Creating a secure User model in Rails (Part 1)
February 27, 2009
While doing my third year project, one of the issues that has been perplexing me for about the last week is how to create a secure User model in Rails nowadays (version 2.2.2). In the good old days I used to do some magic and it worked, but then restful_authentication came along and everyone seemed to use that instead. Although it is a good plugin, it isn’t very apparent how it works behind the scenes. Rather than adding stuff to the model it stores everything in /lib on you add a require statement to the model. This works well to hide all the complicated stuff, but I want to know how it works! The other issue is that I am doing this via TDD (using Cucumber and Rspec), so need to write tests for this first – sounds fun eh?
Also it should be noted I am not working from scratch, I already have a restful authentication system, it just does User.find_by…, stores the passwords in plaintext, has no password confirmation when changing it, and lots of other really bad security issues! It also supports cookies for remembering, but I don’t feel this is particularly secure so I shall come back to that later.
Basic Design
Here is a basic design of what fields I want to end up with for my user model:
- Id
- Display Name (Text)
- Email (Text)
- Hashed Password (String, 40 chars)
- Salt (String, 40 chars)
- Cookie Key (String, 40 chars)
If you are not 100% familiar with the idea of a salt, rather than just hashing the password, you have the password combined with the salt. If someone gets access to your database it will make an attack a lot harder (in complexity terms, not difficulty terms), as they will need a new hash table for each salt. I am not convinced by them, because if someone gets hold of your database you seriously need to rethink security.
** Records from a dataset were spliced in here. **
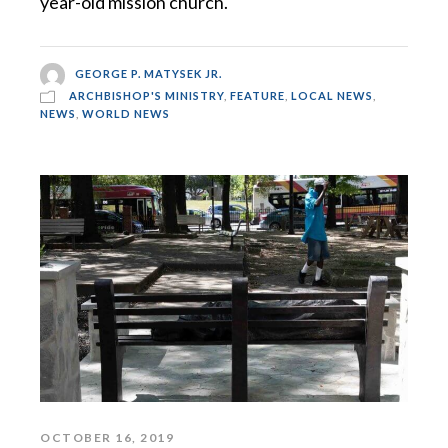
year-old mission church.
GEORGE P. MATYSEK JR.
ARCHBISHOP'S MINISTRY
,
FEATURE
,
LOCAL NEWS
,
NEWS
,
WORLD NEWS
OCTOBER 16, 2019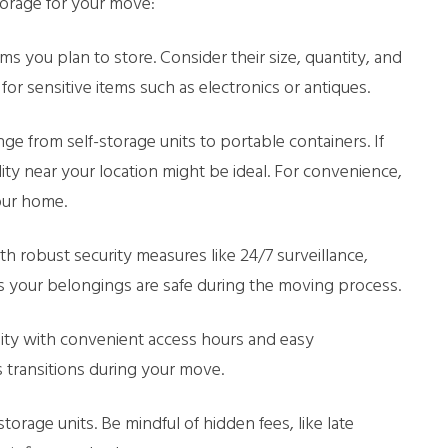
torage for your move:
ems you plan to store. Consider their size, quantity, and
for sensitive items such as electronics or antiques.
ge from self-storage units to portable containers. If
lity near your location might be ideal. For convenience,
our home.
with robust security measures like 24/7 surveillance,
res your belongings are safe during the moving process.
lity with convenient access hours and easy
s transitions during your move.
torage units. Be mindful of hidden fees, like late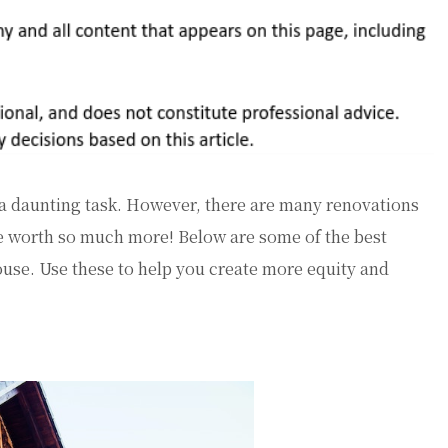
 a daunting task. However, there are many renovations
e worth so much more! Below are some of the best
ouse. Use these to help you create more equity and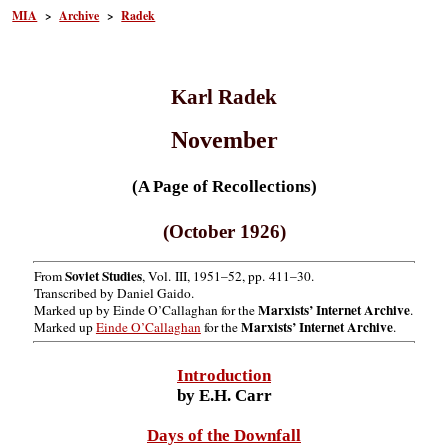
MIA
>
Archive
>
Radek
Karl Radek
November
(A Page of Recollections)
(October 1926)
Soviet Studies
From
, Vol. III, 1951–52, pp. 411–30.
Transcribed by Daniel Gaido.
Marxists’ Internet Archive
Marked up by Einde O’Callaghan for the
.
Marxists’ Internet Archive
Marked up
Einde O’Callaghan
for the
.
Introduction
by E.H. Carr
Days of the Downfall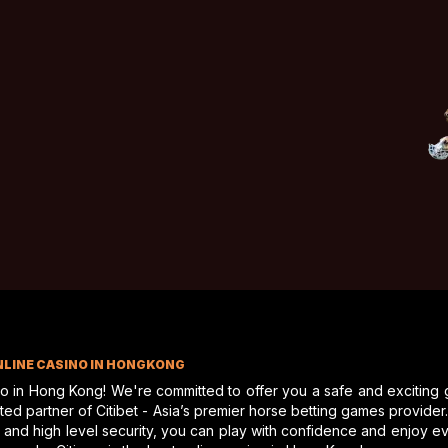
e racing
from a private balcony, this place truly offers
quire any further information about this unique style
oric but modern residence will not last.
NLINE CASINO IN HONGKONG
no in Hong Kong! We're committed to offer you a safe and exciting
d partner of Citibet - Asia’s premier horse betting games provider. A
 and high level security, you can play with confidence and enjoy 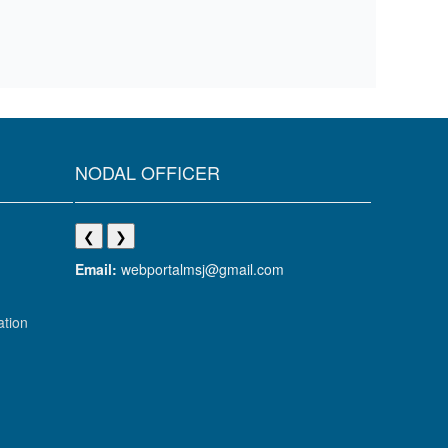
NODAL OFFICER
❮
❯
Email:
webportalmsj@gmail.com
ation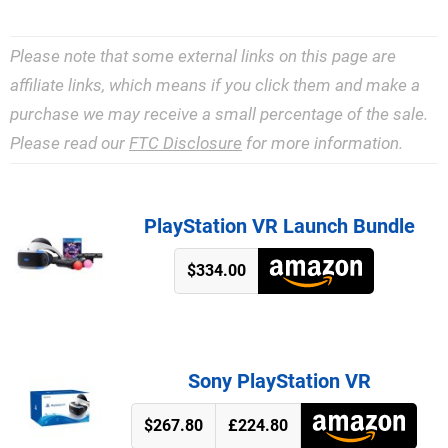
Please note that some external links on this page are
affiliate links, which means if you click them and make a
purchase we may receive a small percentage of the sale.
Please read our
FTC Disclosure
for more information.
PlayStation VR Launch Bundle
$334.00
Sony PlayStation VR
$267.80
£224.80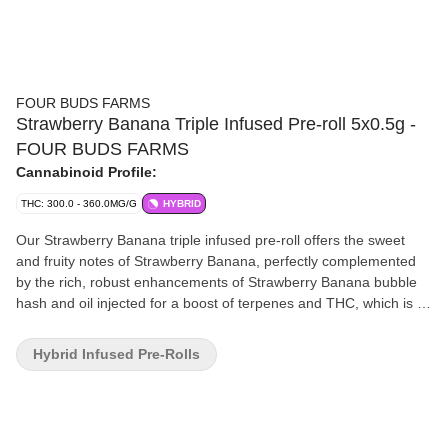
FOUR BUDS FARMS
Strawberry Banana Triple Infused Pre-roll 5x0.5g -
FOUR BUDS FARMS
Cannabinoid Profile:
THC: 300.0 - 360.0MG/G
HYBRID
Our Strawberry Banana triple infused pre-roll offers the sweet
and fruity notes of Strawberry Banana, perfectly complemented
by the rich, robust enhancements of Strawberry Banana bubble
hash and oil injected for a boost of terpenes and THC, which is all
strain specific. With high potency, fruity aromatics, mouth
watering flavours and unsurpassed smoothness, this pre-roll is
Hybrid Infused Pre-Rolls
the embodiment of a harmonious symphony for the senses.
Consume responsibly and savour the rich flavours of this
exquisite pre-roll.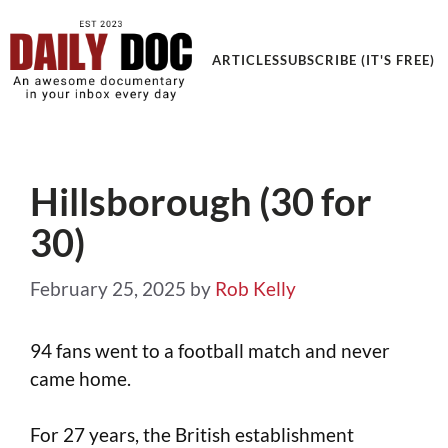
Get an Awesome Documentary in your Inbox
ARTICLES
SUBSCRIBE (IT'S FREE)
Hillsborough (30 for
30)
February 25, 2025
by
Rob Kelly
94 fans went to a football match and never
came home.
For 27 years, the British establishment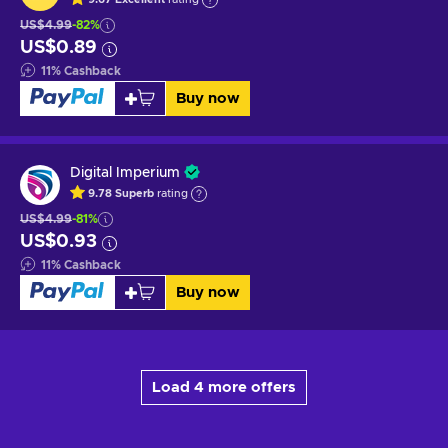
US$4.99
-82%
US$0.89
11
%
Cashback
Buy now
Digital Imperium
9.78
Superb
rating
US$4.99
-81%
US$0.93
11
%
Cashback
Buy now
Load 4 more offers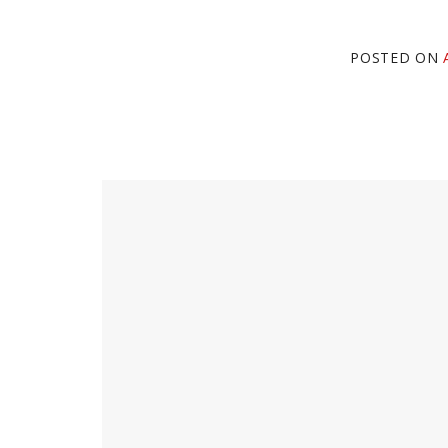
POSTED ON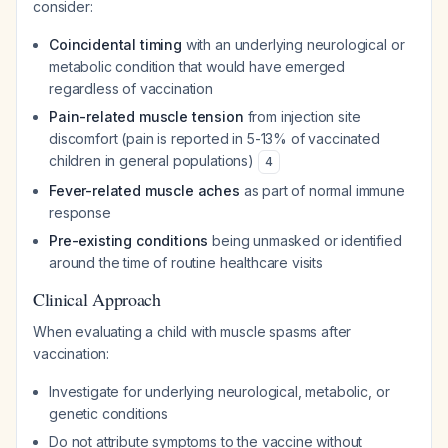
consider:
Coincidental timing
with an underlying neurological or
metabolic condition that would have emerged
regardless of vaccination
Pain-related muscle tension
from injection site
discomfort (pain is reported in 5-13% of vaccinated
children in general populations)
4
Fever-related muscle aches
as part of normal immune
response
Pre-existing conditions
being unmasked or identified
around the time of routine healthcare visits
Clinical Approach
When evaluating a child with muscle spasms after
vaccination:
Investigate for underlying neurological, metabolic, or
genetic conditions
Do not attribute symptoms to the vaccine without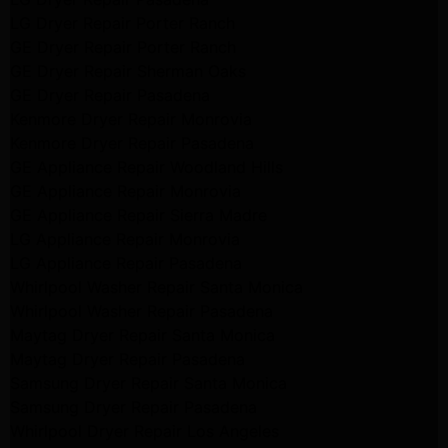
LG Dryer Repair Porter Ranch
GE Dryer Repair Porter Ranch
GE Dryer Repair Sherman Oaks
GE Dryer Repair Pasadena
Kenmore Dryer Repair Monrovia
Kenmore Dryer Repair Pasadena
GE Appliance Repair Woodland Hills
GE Appliance Repair Monrovia
GE Appliance Repair Sierra Madre
LG Appliance Repair Monrovia
LG Appliance Repair Pasadena
Whirlpool Washer Repair Santa Monica
Whirlpool Washer Repair Pasadena
Maytag Dryer Repair Santa Monica
Maytag Dryer Repair Pasadena
Samsung Dryer Repair Santa Monica
Samsung Dryer Repair Pasadena
Whirlpool Dryer Repair Los Angeles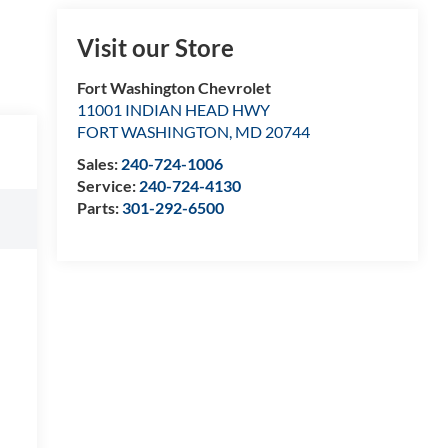
Visit our Store
Fort Washington Chevrolet
11001 INDIAN HEAD HWY
FORT WASHINGTON
,
MD
20744
Sales:
240-724-1006
Service:
240-724-4130
Parts:
301-292-6500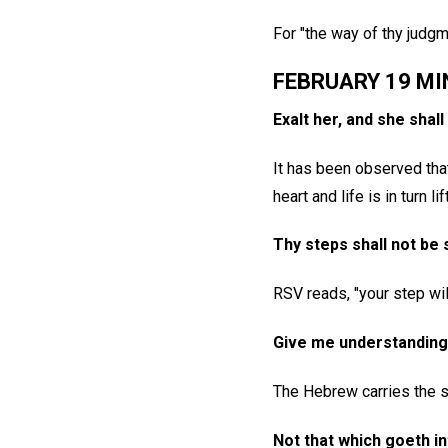
For "the way of thy judgm
FEBRUARY 19 MI
Exalt her, and she shal
It has been observed that
heart and life is in turn 
Thy steps shall not be 
RSV reads, "your step wi
Give me understanding,
The Hebrew carries the s
Not that which goeth in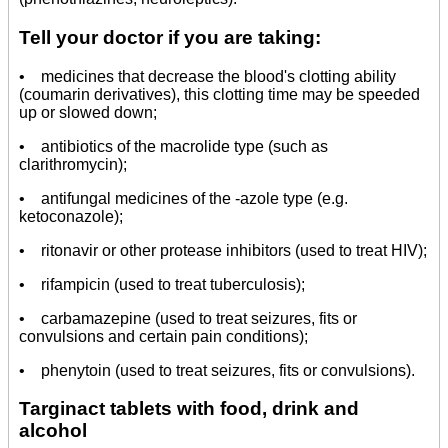
Tell your doctor if you are taking:
• medicines that decrease the blood's clotting ability
(coumarin derivatives), this clotting time may be speeded
up or slowed down;
• antibiotics of the macrolide type (such as
clarithromycin);
• antifungal medicines of the -azole type (e.g.
ketoconazole);
• ritonavir or other protease inhibitors (used to treat HIV);
• rifampicin (used to treat tuberculosis);
• carbamazepine (used to treat seizures, fits or
convulsions and certain pain conditions);
• phenytoin (used to treat seizures, fits or convulsions).
Targinact tablets with food, drink and
alcohol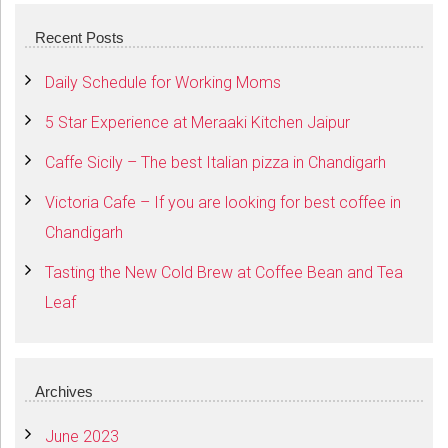
Recent Posts
Daily Schedule for Working Moms
5 Star Experience at Meraaki Kitchen Jaipur
Caffe Sicily – The best Italian pizza in Chandigarh
Victoria Cafe – If you are looking for best coffee in
Chandigarh
Tasting the New Cold Brew at Coffee Bean and Tea
Leaf
Archives
June 2023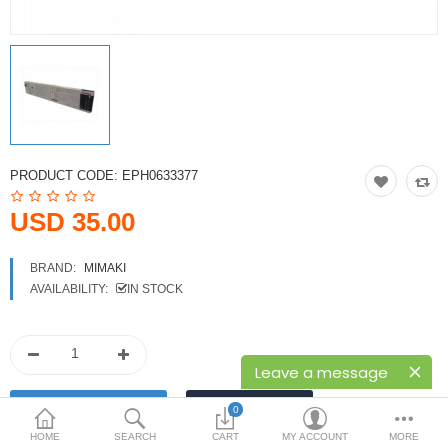
Printers
Printheads
Scanners
Compare
Wish List (0)
PRODUCT CODE:
EPH0633377
USD
USD 35.00
Currency
BRAND:
MIMAKI
AVAILABILITY:
IN STOCK
Leave a message
0
HOME
SEARCH
CART
MY ACCOUNT
MORE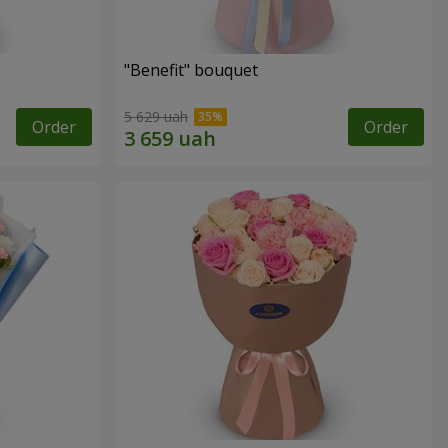
"Benefit" bouquet
5 629 uah
Order
Order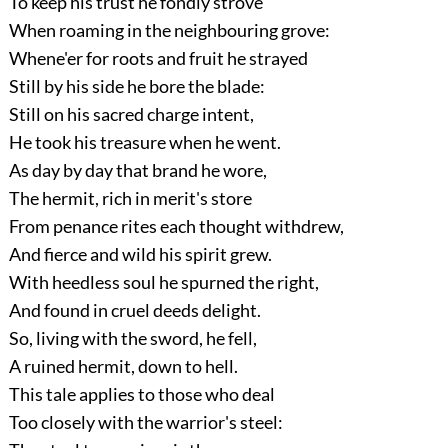
To keep his trust he fondly strove
When roaming in the neighbouring grove:
Whene'er for roots and fruit he strayed
Still by his side he bore the blade:
Still on his sacred charge intent,
He took his treasure when he went.
As day by day that brand he wore,
The hermit, rich in merit's store
From penance rites each thought withdrew,
And fierce and wild his spirit grew.
With heedless soul he spurned the right,
And found in cruel deeds delight.
So, living with the sword, he fell,
A ruined hermit, down to hell.
This tale applies to those who deal
Too closely with the warrior's steel: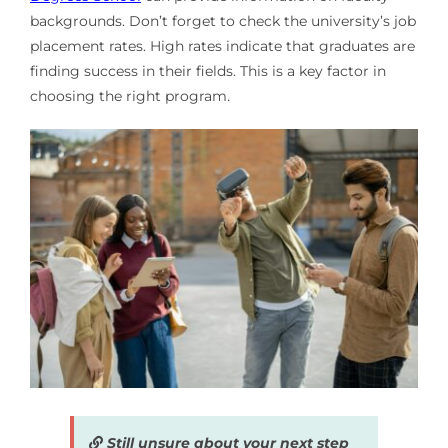
backgrounds. Don’t forget to check the university’s job
placement rates. High rates indicate that graduates are
finding success in their fields. This is a key factor in
choosing the right program.
Still unsure about your next step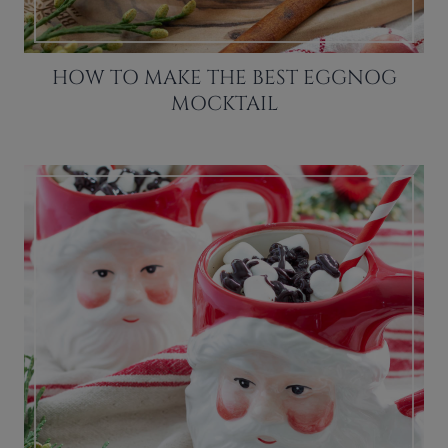
HOW TO MAKE THE BEST EGGNOG
MOCKTAIL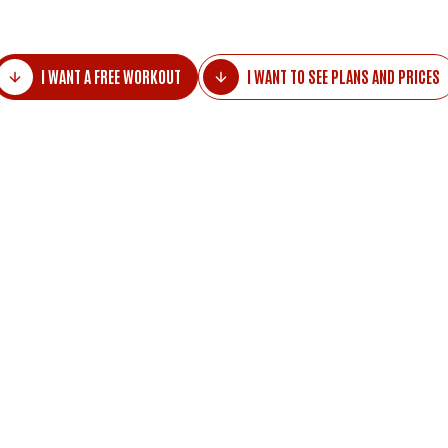
I WANT A FREE WORKOUT
I WANT TO SEE PLANS AND PRICES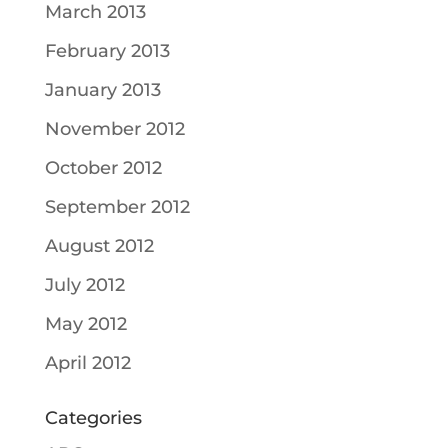
March 2013
February 2013
January 2013
November 2012
October 2012
September 2012
August 2012
July 2012
May 2012
April 2012
Categories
If you are familiar with hashing algorithms, you can probably guess I am using SHA1 (by the 40 character field length). Although it has known vulnerabilities (two different inputs can produce the same hash), this isn’t really an issue in this case, and is reduced as we are using a salt. The salt and cookie key are both generated randomly. The salt is regenerated whenever the password is changed, and the cookie key whenever the user logs in.
In the next post I will look at look at a few ways at creating a secure system, and in the post after that write the Rspec tests. Yes I know this isn’t TDD, but its rather difficult to write tests for something you don’t understand!